(Transcribed page contents)
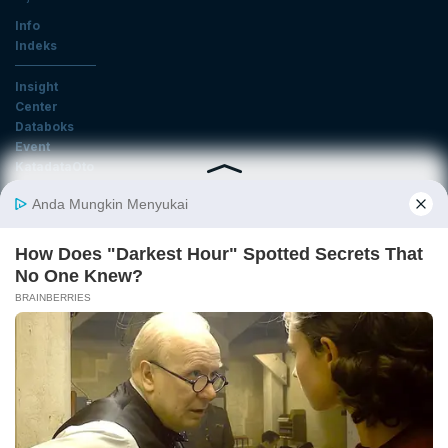
Info
Indeks
Insight
Center
Databoks
Event
KatadataOto
Langganan Newsletter
Email
Daftar
Ikuti Kami
Tentang Katadata
Advertising
Karier
Pedoman Media Siber
Kebijakan Privasi
Disclaimer
Hubungi Kami
©2026 Katadata. Hak cipta dilindungi Undang-undang.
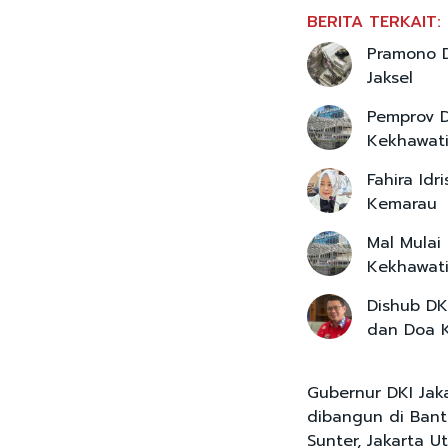
BERITA TERKAIT:
Pramono D
Jaksel
Pemprov D
Kekhawati
Fahira Id
Kemarau
Mal Mulai
Kekhawat
Dishub DK
dan Doa 
Gubernur DKI Ja
dibangun di Bant
Sunter, Jakarta Ut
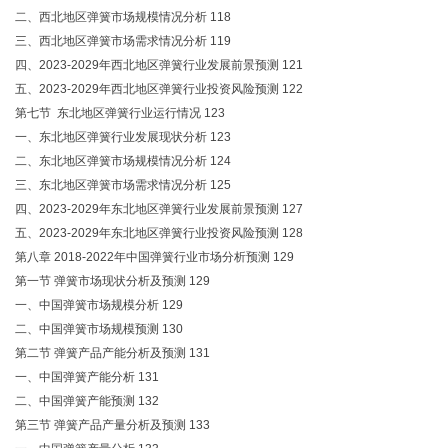
二、西北地区弹簧市场规模情况分析 118
三、西北地区弹簧市场需求情况分析 119
四、2023-2029年西北地区弹簧行业发展前景预测 121
五、2023-2029年西北地区弹簧行业投资风险预测 122
第七节 东北地区弹簧行业运行情况 123
一、东北地区弹簧行业发展现状分析 123
二、东北地区弹簧市场规模情况分析 124
三、东北地区弹簧市场需求情况分析 125
四、2023-2029年东北地区弹簧行业发展前景预测 127
五、2023-2029年东北地区弹簧行业投资风险预测 128
第八章 2018-2022年中国弹簧行业市场分析预测 129
第一节 弹簧市场现状分析及预测 129
一、中国弹簧市场规模分析 129
二、中国弹簧市场规模预测 130
第二节 弹簧产品产能分析及预测 131
一、中国弹簧产能分析 131
二、中国弹簧产能预测 132
第三节 弹簧产品产量分析及预测 133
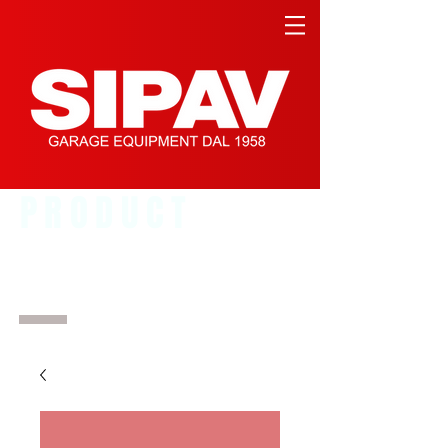
PRODUCT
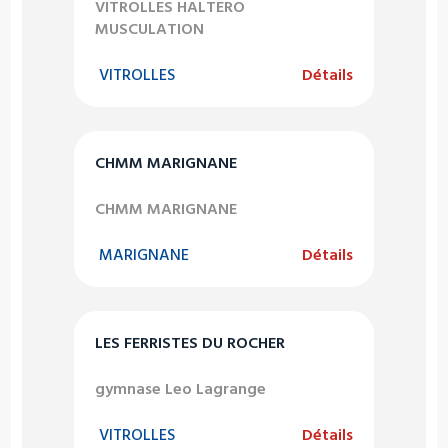
VITROLLES HALTERO
MUSCULATION
VITROLLES
Détails
CHMM MARIGNANE
CHMM MARIGNANE
MARIGNANE
Détails
LES FERRISTES DU ROCHER
gymnase Leo Lagrange
VITROLLES
Détails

▶ [Instructions for the task]: Would you set down the records exactly, with no pictures included?

▶ [Exercise answer]:
Info
Indeks
Insight
Center
Databoks
Event
KatadataOto
Langganan Newsletter
Email
Daftar
Ikuti Kami
Tentang Katadata
Advertising
Karier
Pedoman Media Siber
Kebijakan Privasi
Disclaimer
Hubungi Kami
©2026 Katadata. Hak cipta dilindungi Undang-undang.
BERITA TERKAIT:
Pramono D
Jaksel
Pemprov D
Kekhawati
Fahira Id
Kemarau
Mal Mulai
Kekhawat
Dishub DK
dan Doa 
Gubernur DKI Ja
dibangun di Bant
Sunter, Jakarta Ut
二、西北地区弹簧市场规模情况分析 118
三、西北地区弹簧市场需求情况分析 119
四、2023-2029年西北地区弹簧行业发展前景预测 121
五、2023-2029年西北地区弹簧行业投资风险预测 122
第七节 东北地区弹簧行业运行情况 123
一、东北地区弹簧行业发展现状分析 123
二、东北地区弹簧市场规模情况分析 124
三、东北地区弹簧市场需求情况分析 125
四、2023-2029年东北地区弹簧行业发展前景预测 127
五、2023-2029年东北地区弹簧行业投资风险预测 128
第八章 2018-2022年中国弹簧行业市场分析预测 129
第一节 弹簧市场现状分析及预测 129
一、中国弹簧市场规模分析 129
二、中国弹簧市场规模预测 130
第二节 弹簧产品产能分析及预测 131
一、中国弹簧产能分析 131
二、中国弹簧产能预测 132
第三节 弹簧产品产量分析及预测 133
PRODUCT
VITROLLES HALTERO
MUSCULATION
VITROLLES
Détails
CHMM MARIGNANE
CHMM MARIGNANE
MARIGNANE
Détails
LES FERRISTES DU ROCHER
gymnase Leo Lagrange
VITROLLES
Détails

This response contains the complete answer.